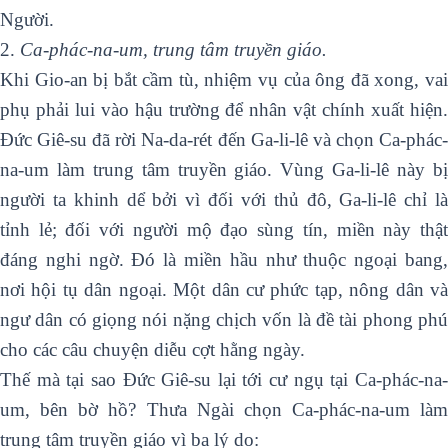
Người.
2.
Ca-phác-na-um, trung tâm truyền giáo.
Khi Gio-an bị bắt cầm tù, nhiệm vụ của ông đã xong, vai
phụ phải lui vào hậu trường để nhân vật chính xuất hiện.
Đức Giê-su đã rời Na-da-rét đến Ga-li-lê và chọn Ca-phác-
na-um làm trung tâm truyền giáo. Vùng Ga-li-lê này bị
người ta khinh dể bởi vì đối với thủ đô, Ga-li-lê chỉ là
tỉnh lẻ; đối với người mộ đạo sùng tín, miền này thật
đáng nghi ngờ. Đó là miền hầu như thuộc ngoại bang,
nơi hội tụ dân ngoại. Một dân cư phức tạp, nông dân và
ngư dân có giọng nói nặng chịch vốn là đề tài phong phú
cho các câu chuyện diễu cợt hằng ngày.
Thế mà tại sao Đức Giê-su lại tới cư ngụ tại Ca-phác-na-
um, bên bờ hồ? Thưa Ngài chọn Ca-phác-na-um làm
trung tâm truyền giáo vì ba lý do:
++++++++
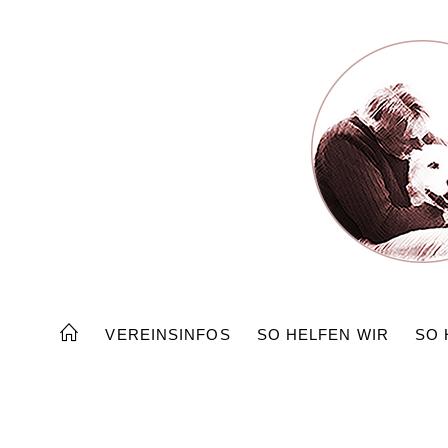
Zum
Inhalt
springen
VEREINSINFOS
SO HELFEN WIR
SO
++++++++
◆ **WORK REQUIRED**:
The answer should be a number alone: how many lines of the entries hold the word "giáo"?

◆ **OUTPUT OF THE TASK**:
3